> About this exercise
Please print each entry below exactly as it stands, but without any pictures.

> Transcribed page contents
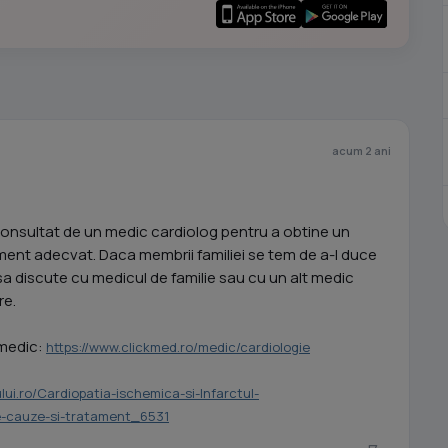
acum 2 ani
consultat de un medic cardiolog pentru a obtine un
ment adecvat. Daca membrii familiei se tem de a-l duce
sa discute cu medicul de familie sau cu un alt medic
re.
 medic:
https://www.clickmed.ro/medic/cardiologie
lui.ro/Cardiopatia-ischemica-si-Infarctul-
e-cauze-si-tratament_6531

> Task result
acum 2 ani
consultat de un medic cardiolog pentru a obtine un
ment adecvat. Daca membrii familiei se tem de a-l duce
sa discute cu medicul de familie sau cu un alt medic
re.
 medic:
https://www.clickmed.ro/medic/cardiologie
lui.ro/Cardiopatia-ischemica-si-Infarctul-
e-cauze-si-tratament_6531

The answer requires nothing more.